Apple Pay in Österreich gestartet

Mobiler Bezahl-Dienst für iPhone oder Apple Watch seit 24. April 2019 auch hierzulande verfügbar.

Apple setzte am Mittwoch dem Warten heimischer Konsumenten auf eine mobile Zahlungsmöglichkeit via ihrer Lieblings-Apfel-Gadgets ein Ende: In den Morgesntunden des 24. April 2019 bestätigte man auf der Unternehmenshomepageden Start von Apple Pay in Österreich. Mithilfe von Apple Pay kann man in Geschäften mit dem iPhone oder der Apple Watch wie mit einer Kredit- oder Bankomatkarte mit NFC-Funktion bezahlen.

Es genügt hierzu das Gerät an den Kassenterminal zu halten, das Hinzufügen einer Kredit- oder Debitkarte auf dem iPhone dauert nur wenige Minuten, sofern die Hausbank Kooperationspartner ist. Zum Start sind bereits einige heimische Kreditinstitute dabei, in den kommenden Monaten sollen weitere Banken dazukommen. 
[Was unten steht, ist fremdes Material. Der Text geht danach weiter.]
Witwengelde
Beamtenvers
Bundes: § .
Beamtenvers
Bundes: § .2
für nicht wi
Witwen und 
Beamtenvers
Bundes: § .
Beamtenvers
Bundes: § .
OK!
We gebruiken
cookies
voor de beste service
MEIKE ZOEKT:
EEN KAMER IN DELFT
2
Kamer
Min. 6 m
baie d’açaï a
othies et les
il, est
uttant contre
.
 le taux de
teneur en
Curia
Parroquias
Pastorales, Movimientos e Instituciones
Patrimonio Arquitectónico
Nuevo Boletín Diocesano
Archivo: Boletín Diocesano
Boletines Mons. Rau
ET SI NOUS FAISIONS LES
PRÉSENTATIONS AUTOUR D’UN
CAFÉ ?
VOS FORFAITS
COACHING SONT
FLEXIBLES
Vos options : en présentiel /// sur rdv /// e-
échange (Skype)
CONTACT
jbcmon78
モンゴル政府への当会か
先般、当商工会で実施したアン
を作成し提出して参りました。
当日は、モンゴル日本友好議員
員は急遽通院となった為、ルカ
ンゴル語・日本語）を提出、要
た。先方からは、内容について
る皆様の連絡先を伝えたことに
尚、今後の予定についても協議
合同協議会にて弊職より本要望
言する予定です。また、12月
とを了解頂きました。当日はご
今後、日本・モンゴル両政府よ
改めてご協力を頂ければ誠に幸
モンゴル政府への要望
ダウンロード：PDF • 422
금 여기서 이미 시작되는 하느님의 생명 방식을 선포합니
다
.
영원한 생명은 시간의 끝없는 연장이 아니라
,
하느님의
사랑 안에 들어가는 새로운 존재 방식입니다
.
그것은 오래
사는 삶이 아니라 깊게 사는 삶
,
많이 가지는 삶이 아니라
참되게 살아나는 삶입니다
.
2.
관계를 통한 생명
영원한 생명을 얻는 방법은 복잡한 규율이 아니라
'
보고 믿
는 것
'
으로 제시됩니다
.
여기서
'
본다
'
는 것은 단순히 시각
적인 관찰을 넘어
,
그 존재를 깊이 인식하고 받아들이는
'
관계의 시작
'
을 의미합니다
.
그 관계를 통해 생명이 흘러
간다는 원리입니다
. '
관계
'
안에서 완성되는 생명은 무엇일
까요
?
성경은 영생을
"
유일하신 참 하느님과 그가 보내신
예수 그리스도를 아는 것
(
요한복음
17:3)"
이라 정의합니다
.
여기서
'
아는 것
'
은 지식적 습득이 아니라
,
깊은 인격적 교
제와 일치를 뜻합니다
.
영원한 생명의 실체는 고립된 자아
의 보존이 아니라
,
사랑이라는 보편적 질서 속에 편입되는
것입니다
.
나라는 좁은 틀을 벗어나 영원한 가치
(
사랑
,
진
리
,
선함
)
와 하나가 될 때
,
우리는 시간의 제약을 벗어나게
Zahlreiche Kooperationspartner

Am Mittwoch verkündeten gleich mehrere Banken sowie Handelspartner die Kooperation mit Apple Pay: N26, Erste Bank und Sparkasse, Mastercard sowie Visa sind Startpartner und auch bei der Rewe Group kann ab sofort mittels iPhone oder Apple Watch gezahlt werden. Kundinnen und Kunden von Billa, Merkur, Penny, Bipa und Sütterlüty können Zahlungen so via der herkömmlichen NFC-Terminals tätigen.

Als weitere Handelspartner wurden unter anderen Backwerk, Burger King, DM, Douglas, Hofer, H&M, Dunkin' Donuts, Metro, Media-Markt und Starbucks genannt. Rund vier Jahre nach seinem Start in den USA ist Apple Pay nun bereits in zehn EU-Ländern verfügbar.

Apple bekommt ein Stück vom Banken-Kuchen

Für Apple ist der Bezahldienst ein gutes Geschäft: nach harten Verhandlungen mit Bankenpartnern, welche sich im Vorfeld teilweise nur schwer überzeugen ließen, dem branchenfremden Anbieter ein stück vom Kuchen abzugeben.

Nun ist das Prinzip von Apple Pay ja auch nichts neues, etliche Banken haben ihre Karten bereits vor Jahren mit der NFC-Funktion ausgestattet, Kunden sind bereits an schnelle Zahlungen gewöhnt und als Apple-exklusives Feature ist der Kundenkreis vorab auf Nutzer der Apfelmarke beschränkt. Als Apples größtes Alleinstellungsmerkmal verbleibt somit die Möglichkeit, mit Apple Pay im Web und via Apps zu bezahlen und schnell Geld zu überweisen.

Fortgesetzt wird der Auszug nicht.